La date butoir donnée par l'arrondissement tombe demain, le lundi 10 septembre. «Nous n'avons pas pris de retard, et la phase devrait bien se terminer si les conditions météo le permettent», prévient Paul Lancôt, directeur des Affaires publiques de l'arrondissement. Une réserve qui s'applique également l’aboutissement des travaux, prévu fin octobre. Les travaux devaient, selon le plan de revitalisation publié avant leur commencement, débuter en juillet et se finir trois mois plus tard environ.

La phase 4 consistera à mettre en route les travaux de finition et marquer les voies, une opération qui s'étendra sur une semaine pour chacune d'entre elles.

Le stationnement reste une des préoccupations principales des commerçants du boulevard Décarie. En effet, l'élargissement des trottoirs a entraîné le déplacement de places de stationnement sur les rues adjacentes à l'artère, une solution qui ne convient pas à tous, en dépit de l'annonce de l'augmentation du nombre de places disponibles. Dans le plan initial, 500 stationnements sont projetés, soit 37 places supplémentaires. En outre, un échange de parcelles de terrain est en cours de négociation avec la commission scolaire Marguerite-Bourgeois. Lors de la séance du conseil du 4 septembre, Serge Lamontagne, directeur de l'arrondissement, a été mandaté pour ces discussions. Il est question d'un échange entre un terrain proche du boulevard Thiemens et le lot situé en front de la rue Ouimet, derrière la Caisse populaire. Ce dernier contient actuellement un stationnement d'environ 30 places, convoité par l'arrondissement.

«Une rumeur est en train de courir à propos de l'augmentation des tarifs des parcomètres sur Décarie, relate Paul Lanctôt. À l'heure actuelle, nous pouvons affirmer qu'elle est totalement infondée. Aucune hausse n'est, pour l'instant, envisagée», rassure le directeur des Affaires publiques.
Un autre son de cloche
Du côté de l’association des marchands, nommée Destination Décarie, les promesses d’un plus grand nombre d’espaces de stationnement n’impressionnent pas. «Tout ce qu’on a pour l’instant c’est 155 places en moins. On ne comprend pas pourquoi ils ont fait ces travaux.
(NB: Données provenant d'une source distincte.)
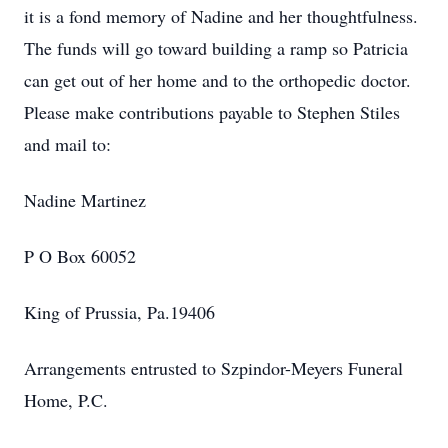
it is a fond memory of Nadine and her thoughtfulness.
The funds will go toward building a ramp so Patricia
can get out of her home and to the orthopedic doctor.
Please make contributions payable to Stephen Stiles
and mail to:
Nadine Martinez
P O Box 60052
King of Prussia, Pa.19406
Arrangements entrusted to Szpindor-Meyers Funeral
Home, P.C.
Ils ont dépensé 4M$ pour rien», affirme Elan Cohenca, vice-président de l’association.
M. Cohenca, qui est aussi propriétaire du magasin Hobbieville, se questionne également sur les raisons qui ont poussé les dirigeants de l’arrondissement à entreprendre les travaux, alors qu’une grande majorité des gens directement concernés ont manifesté leur opposition face au projet. «Lors d’une grande rencontre avec la maire DeSousa au Centre des loisirs, 90% des gens ont voté contre, et la salle était pleine. En plus, nous avons déposé une pétition avec plusieurs noms pour montrer notre désaccord général.»

D’après M. Cohenca, tous les commerces du boulevard Décarie ont été affectés négativement par la tenue des travaux. «Les revenus ont diminué de 30% à 70% pour tous. Tout le monde a souffert, certains ont fermé et d’autres sont en très mauvaise situation», explique-t-il.

Le porte-parole des commerçants n’est pas très optimiste par rapport au futur non plus. «Le maire DeSousa veut passer une nouvelle loi pour que tous les commerces aient des enseignes de la même grandeur. Certains propriétaires, comme celui du Jean-Coutu, sont très fâchés, car ils devront tout changer leur affichage», précise-t-il. M. Cohenca ajoute que selon lui, ce qui caractérise le boulevard Décarie est son caractère multiculturel et que des enseignes de différentes grosseurs et couleurs dans plusieurs langues font partie du charme de la rue.

Reste à attendre que le flux vital du boulevard Décarie, à savoir la clientèle, emprunte la nouvelle artère, pour juger des conséquences de la revitalisation.